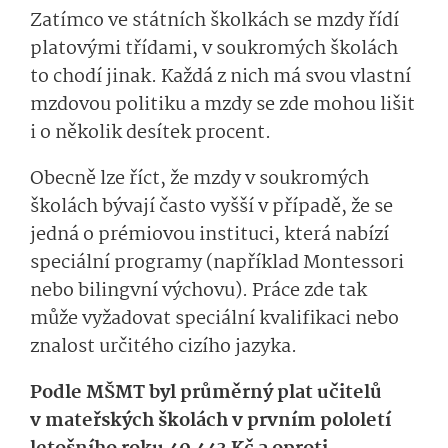
Zatímco ve státních školkách se mzdy řídí
platovými třídami, v soukromých školách
to chodí jinak. Každá z nich má svou vlastní
mzdovou politiku a mzdy se zde mohou lišit
i o několik desítek procent.
Obecně lze říct, že mzdy v soukromých
školách bývají často vyšší v případě, že se
jedná o prémiovou instituci, která nabízí
speciální programy (například Montessori
nebo bilingvní výchovu). Práce zde tak
může vyžadovat speciální kvalifikaci nebo
znalost určitého cizího jazyka.
Podle MŠMT byl průměrný plat učitelů
v mateřských školách v prvním pololetí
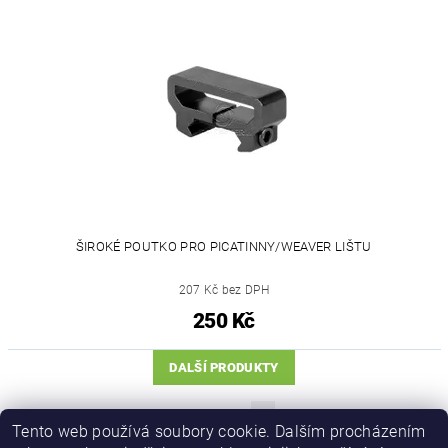
ŠIROKÉ POUTKO PRO PICATINNY/WEAVER LIŠTU
207 Kč bez DPH
250 Kč
DALŠÍ PRODUKTY
...
1
2
3
5
Tento web používá soubory cookie. Dalším procházením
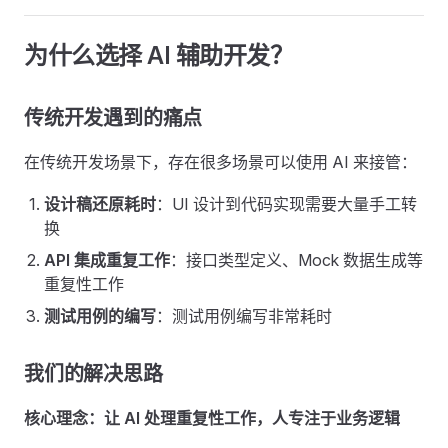
为什么选择 AI 辅助开发？
传统开发遇到的痛点
在传统开发场景下，存在很多场景可以使用 AI 来接管：
设计稿还原耗时
：UI 设计到代码实现需要大量手工转
换
API 集成重复工作
：接口类型定义、Mock 数据生成等
重复性工作
测试用例的编写
：测试用例编写非常耗时
我们的解决思路
核心理念：让 AI 处理重复性工作，人专注于业务逻辑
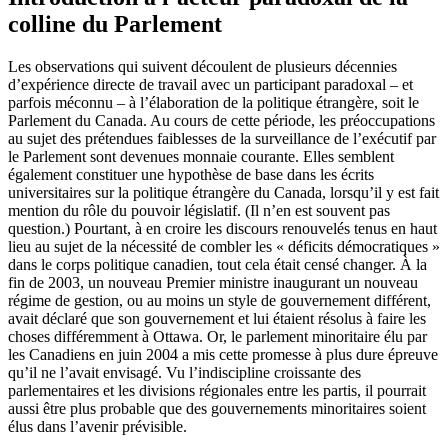
colline du Parlement
Les observations qui suivent découlent de plusieurs décennies
d’expérience directe de travail avec un participant paradoxal – et
parfois méconnu – à l’élaboration de la politique étrangère, soit le
Parlement du Canada. Au cours de cette période, les préoccupations
au sujet des prétendues faiblesses de la surveillance de l’exécutif par
le Parlement sont devenues monnaie courante. Elles semblent
également constituer une hypothèse de base dans les écrits
universitaires sur la politique étrangère du Canada, lorsqu’il y est fait
mention du rôle du pouvoir législatif. (Il n’en est souvent pas
question.) Pourtant, à en croire les discours renouvelés tenus en haut
lieu au sujet de la nécessité de combler les « déficits démocratiques »
dans le corps politique canadien, tout cela était censé changer. À la
fin de 2003, un nouveau Premier ministre inaugurant un nouveau
régime de gestion, ou au moins un style de gouvernement différent,
avait déclaré que son gouvernement et lui étaient résolus à faire les
choses différemment à Ottawa. Or, le parlement minoritaire élu par
les Canadiens en juin 2004 a mis cette promesse à plus dure épreuve
qu’il ne l’avait envisagé. Vu l’indiscipline croissante des
parlementaires et les divisions régionales entre les partis, il pourrait
aussi être plus probable que des gouvernements minoritaires soient
élus dans l’avenir prévisible.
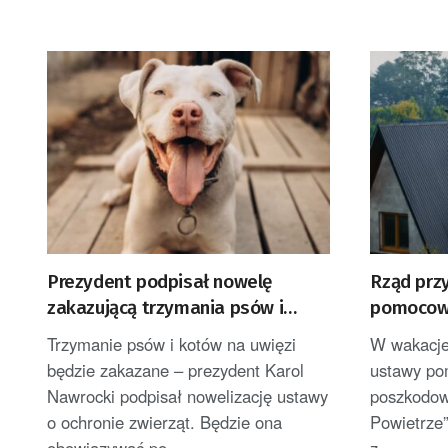
Prezydent podpisał nowelę
Rząd prz
zakazującą trzymania psów i
pomocow
kotów na uwięzi
w „Czyst
Trzymanie psów i kotów na uwięzi
W wakacje
będzie zakazane – prezydent Karol
ustawy po
Nawrocki podpisał nowelizację ustawy
poszkodow
o ochronie zwierząt. Będzie ona
Powietrze
obowiązywać po...
z...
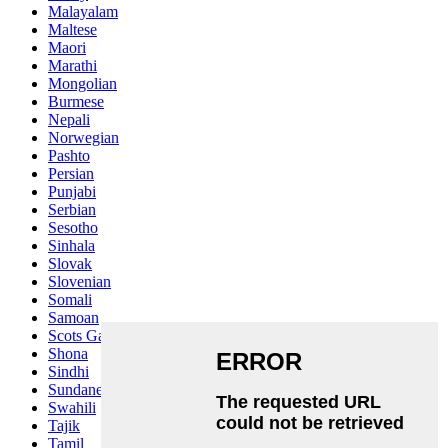
Malayalam
Maltese
Maori
Marathi
Mongolian
Burmese
Nepali
Norwegian
Pashto
Persian
Punjabi
Serbian
Sesotho
Sinhala
Slovak
Slovenian
Somali
Samoan
Scots Gaelic
Shona
Sindhi
Sundanese
Swahili
Tajik
Tamil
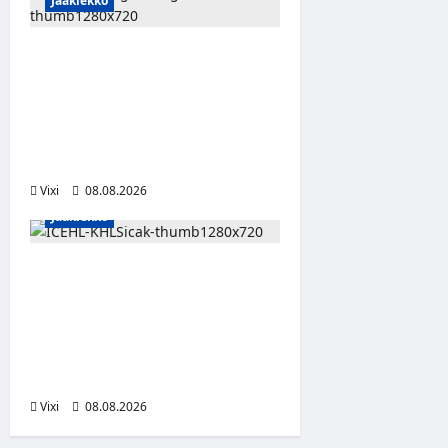
Jääkiekko
Anže Kopitar saa
kuninkaallisen
kunnianosoituksen –
numero 11 kattoon ja patsas
areenan eteen
Vixi
08.08.2026
Jääkiekko
Suomalaislaituri Toivo
Laaksonen jatkaa uraansa
Kroatiassa – KHL Sisak
nappasi tehokkaan
hyökkääjän
Vixi
08.08.2026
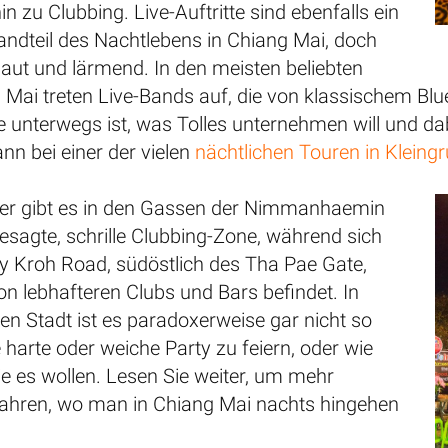
in zu Clubbing. Live-Auftritte sind ebenfalls ein
andteil des Nachtlebens in Chiang Mai, doch
d laut und lärmend. In den meisten beliebten
 Mai treten Live-Bands auf, die von klassischem Blu
e unterwegs ist, was Tolles unternehmen will und da
nn bei einer der vielen
nächtlichen Touren in Kleing
er gibt es in den Gassen der Nimmanhaemin
esagte, schrille Clubbing-Zone, während sich
oy Kroh Road, südöstlich des Tha Pae Gate,
von lebhafteren Clubs und Bars befindet. In
chen Stadt ist es paradoxerweise gar nicht so
e harte oder weiche Party zu feiern, oder wie
e es wollen. Lesen Sie weiter, um mehr
fahren, wo man in Chiang Mai nachts hingehen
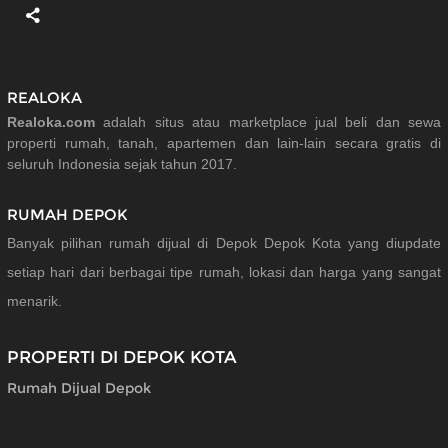
REALOKA
Realoka.com
adalah situs atau marketplace jual beli dan sewa
properti rumah, tanah, apartemen dan lain-lain secara gratis di
seluruh Indonesia sejak tahun 2017.
RUMAH DEPOK
Banyak pilihan rumah dijual di Depok Depok Kota yang diupdate
setiap hari dari berbagai tipe rumah, lokasi dan harga yang sangat
menarik.
PROPERTI DI DEPOK KOTA
Rumah Dijual Depok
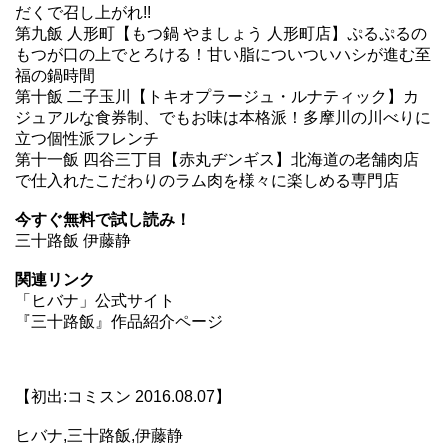
だくで召し上がれ!!
第九飯 人形町【もつ鍋 やましょう 人形町店】ぷるぷるの
もつが口の上でとろける！甘い脂についついハシが進む至
福の鍋時間
第十飯 二子玉川【トキオプラージュ・ルナティック】カ
ジュアルな食券制、でもお味は本格派！多摩川の川べりに
立つ個性派フレンチ
第十一飯 四谷三丁目【赤丸ヂンギス】北海道の老舗肉店
で仕入れたこだわりのラム肉を様々に楽しめる専門店
今すぐ無料で試し読み！
三十路飯 伊藤静
関連リンク
「ヒバナ」公式サイト
『三十路飯』作品紹介ページ
【初出:コミスン 2016.08.07】
ヒバナ,三十路飯,伊藤静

# Task description
What is needed is an exact copy of the lines from the start of the listing above through the line that holds "ŠIROKÉ POUTKO PRO PICATINNY/WEAVER LIŠTU", with the pictures left out.

# Task output
Zatímco ve státních školkách se mzdy řídí
platovými třídami, v soukromých školách
to chodí jinak. Každá z nich má svou vlastní
mzdovou politiku a mzdy se zde mohou lišit
i o několik desítek procent.
Obecně lze říct, že mzdy v soukromých
školách bývají často vyšší v případě, že se
jedná o prémiovou instituci, která nabízí
speciální programy (například Montessori
nebo bilingvní výchovu). Práce zde tak
může vyžadovat speciální kvalifikaci nebo
znalost určitého cizího jazyka.
Podle MŠMT byl průměrný plat učitelů
v mateřských školách v prvním pololetí
ŠIROKÉ POUTKO PRO PICATINNY/WEAVER LIŠTU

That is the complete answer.